→ **Your objective**: Your answer must be the records below, printed exactly.

Dataset items:

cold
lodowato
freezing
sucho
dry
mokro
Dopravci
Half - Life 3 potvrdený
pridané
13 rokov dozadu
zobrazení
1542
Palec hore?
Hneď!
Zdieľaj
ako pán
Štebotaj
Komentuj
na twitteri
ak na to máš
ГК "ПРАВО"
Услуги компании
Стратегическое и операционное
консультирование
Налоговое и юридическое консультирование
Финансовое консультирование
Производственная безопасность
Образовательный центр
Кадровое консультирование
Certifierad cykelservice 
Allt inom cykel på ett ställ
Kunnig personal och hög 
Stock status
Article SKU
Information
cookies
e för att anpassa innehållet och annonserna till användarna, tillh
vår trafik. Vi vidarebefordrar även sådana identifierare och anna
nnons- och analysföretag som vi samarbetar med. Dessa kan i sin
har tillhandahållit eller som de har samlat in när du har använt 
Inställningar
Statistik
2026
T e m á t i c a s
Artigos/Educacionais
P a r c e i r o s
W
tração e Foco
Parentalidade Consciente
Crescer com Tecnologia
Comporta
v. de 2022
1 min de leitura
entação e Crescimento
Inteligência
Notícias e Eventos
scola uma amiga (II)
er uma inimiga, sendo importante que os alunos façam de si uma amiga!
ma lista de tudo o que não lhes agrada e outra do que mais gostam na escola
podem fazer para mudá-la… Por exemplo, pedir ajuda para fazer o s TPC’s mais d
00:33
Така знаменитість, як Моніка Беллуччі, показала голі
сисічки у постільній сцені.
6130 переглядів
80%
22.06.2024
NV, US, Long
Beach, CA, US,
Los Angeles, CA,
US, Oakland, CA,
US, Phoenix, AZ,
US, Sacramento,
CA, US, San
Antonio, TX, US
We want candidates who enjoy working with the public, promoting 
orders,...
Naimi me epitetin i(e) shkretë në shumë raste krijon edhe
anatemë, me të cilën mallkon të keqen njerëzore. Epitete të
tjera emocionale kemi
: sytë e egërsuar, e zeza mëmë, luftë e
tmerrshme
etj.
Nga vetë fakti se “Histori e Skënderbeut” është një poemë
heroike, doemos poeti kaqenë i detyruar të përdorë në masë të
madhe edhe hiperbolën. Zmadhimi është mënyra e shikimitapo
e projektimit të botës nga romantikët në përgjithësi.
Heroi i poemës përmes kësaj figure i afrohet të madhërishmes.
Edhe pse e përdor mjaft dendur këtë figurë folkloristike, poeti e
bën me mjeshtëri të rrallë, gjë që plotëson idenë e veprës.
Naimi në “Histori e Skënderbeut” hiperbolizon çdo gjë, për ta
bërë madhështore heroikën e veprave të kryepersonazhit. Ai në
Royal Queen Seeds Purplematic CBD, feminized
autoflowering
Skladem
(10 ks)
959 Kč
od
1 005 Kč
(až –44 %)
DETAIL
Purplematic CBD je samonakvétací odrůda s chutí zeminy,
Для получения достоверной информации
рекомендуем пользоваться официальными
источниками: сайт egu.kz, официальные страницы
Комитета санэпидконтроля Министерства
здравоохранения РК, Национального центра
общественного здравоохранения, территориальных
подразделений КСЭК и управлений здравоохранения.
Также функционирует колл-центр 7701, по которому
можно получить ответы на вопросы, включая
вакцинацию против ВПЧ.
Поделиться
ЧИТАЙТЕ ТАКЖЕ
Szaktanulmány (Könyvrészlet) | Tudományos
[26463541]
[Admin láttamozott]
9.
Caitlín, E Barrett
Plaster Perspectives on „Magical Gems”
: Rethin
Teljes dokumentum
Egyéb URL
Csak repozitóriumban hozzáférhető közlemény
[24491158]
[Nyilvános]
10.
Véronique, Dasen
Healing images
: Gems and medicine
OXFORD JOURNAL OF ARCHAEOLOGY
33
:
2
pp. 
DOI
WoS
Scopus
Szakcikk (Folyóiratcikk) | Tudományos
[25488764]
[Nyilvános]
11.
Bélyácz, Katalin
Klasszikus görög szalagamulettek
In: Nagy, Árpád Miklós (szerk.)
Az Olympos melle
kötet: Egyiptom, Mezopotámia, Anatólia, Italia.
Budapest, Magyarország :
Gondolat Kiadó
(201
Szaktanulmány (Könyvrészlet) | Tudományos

→ **Response to the exercise**:
cold
lodowato
freezing
sucho
dry
mokro
Dopravci
Half - Life 3 potvrdený
pridané
13 rokov dozadu
zobrazení
1542
Palec hore?
Hneď!
Zdieľaj
ako pán
Štebotaj
Komentuj
na twitteri
ak na to máš
ГК "ПРАВО"
Услуги компании
Стратегическое и операционное
консультирование
Налоговое и юридическое консультирование
Финансовое консультирование
Производственная безопасность
Образовательный центр
Кадровое консультирование
Certifierad cykelservice 
Allt inom cykel på ett ställ
Kunnig personal och hög 
Stock status
Article SKU
Information
cookies
e för att anpassa innehållet och annonserna till användarna, tillh
vår trafik. Vi vidarebefordrar även sådana identifierare och anna
nnons- och analysföretag som vi samarbetar med. Dessa kan i sin
har tillhandahållit eller som de har samlat in när du har använt 
Inställningar
Statistik
2026
T e m á t i c a s
Artigos/Educacionais
P a r c e i r o s
W
tração e Foco
Parentalidade Consciente
Crescer com Tecnologia
Comporta
v. de 2022
1 min de leitura
entação e Crescimento
Inteligência
Notícias e Eventos
scola uma amiga (II)
er uma inimiga, sendo importante que os alunos façam de si uma amiga!
ma lista de tudo o que não lhes agrada e outra do que mais gostam na escola
podem fazer para mudá-la… Por exemplo, pedir ajuda para fazer o s TPC’s mais d
00:33
Така знаменитість, як Моніка Беллуччі, показала голі
сисічки у постільній сцені.
6130 переглядів
80%
22.06.2024
NV, US, Long
Beach, CA, US,
Los Angeles, CA,
US, Oakland, CA,
US, Phoenix, AZ,
US, Sacramento,
CA, US, San
Antonio, TX, US
We want candidates who enjoy working with the public, promoting 
orders,...
Naimi me epitetin i(e) shkretë në shumë raste krijon edhe
anatemë, me të cilën mallkon të keqen njerëzore. Epitete të
tjera emocionale kemi
: sytë e egërsuar, e zeza mëmë, luftë e
tmerrshme
etj.
Nga vetë fakti se “Histori e Skënderbeut” është një poemë
heroike, doemos poeti kaqenë i detyruar të përdorë në masë të
madhe edhe hiperbolën. Zmadhimi është mënyra e shikimitapo
e projektimit të botës nga romantikët në përgjithësi.
Heroi i poemës përmes kësaj figure i afrohet të madhërishmes.
Edhe pse e përdor mjaft dendur këtë figurë folkloristike, poeti e
bën me mjeshtëri të rrallë, gjë që plotëson idenë e veprës.
Naimi në “Histori e Skënderbeut” hiperbolizon çdo gjë, për ta
bërë madhështore heroikën e veprave të kryepersonazhit. Ai në
Royal Queen Seeds Purplematic CBD, feminized
autoflowering
Skladem
(10 ks)
959 Kč
od
1 005 Kč
(až –44 %)
DETAIL
Purplematic CBD je samonakvétací odrůda s chutí zeminy,
Для получения достоверной информации
рекомендуем пользоваться официальными
источниками: сайт egu.kz, официальные страницы
Комитета санэпидконтроля Министерства
здравоохранения РК, Национального центра
общественного здравоохранения, территориальных
подразделений КСЭК и управлений здравоохранения.
Также функционирует колл-центр 7701, по которому
можно получить ответы на вопросы, включая
вакцинацию против ВПЧ.
Поделиться
ЧИТАЙТЕ ТАКЖЕ
Szaktanulmány (Könyvrészlet) | Tudományos
[26463541]
[Admin láttamozott]
9.
Caitlín, E Barrett
Plaster Perspectives on „Magical Gems”
: Rethin
Teljes dokumentum
Egyéb URL
Csak repozitóriumban hozzáférhető közlemény
[24491158]
[Nyilvános]
10.
Véronique, Dasen
Healing images
: Gems and medicine
OXFORD JOURNAL OF ARCHAEOLOGY
33
:
2
pp. 
DOI
WoS
Scopus
Szakcikk (Folyóiratcikk) | Tudományos
[25488764]
[Nyilvános]
11.
Bélyácz, Katalin
Klasszikus görög szalagamulettek
In: Nagy, Árpád Miklós (szerk.)
Az Olympos melle
kötet: Egyiptom, Mezopotámia, Anatólia, Italia.
Budapest, Magyarország :
Gondolat Kiadó
(201
Szaktanulmány (Könyvrészlet) | Tudományos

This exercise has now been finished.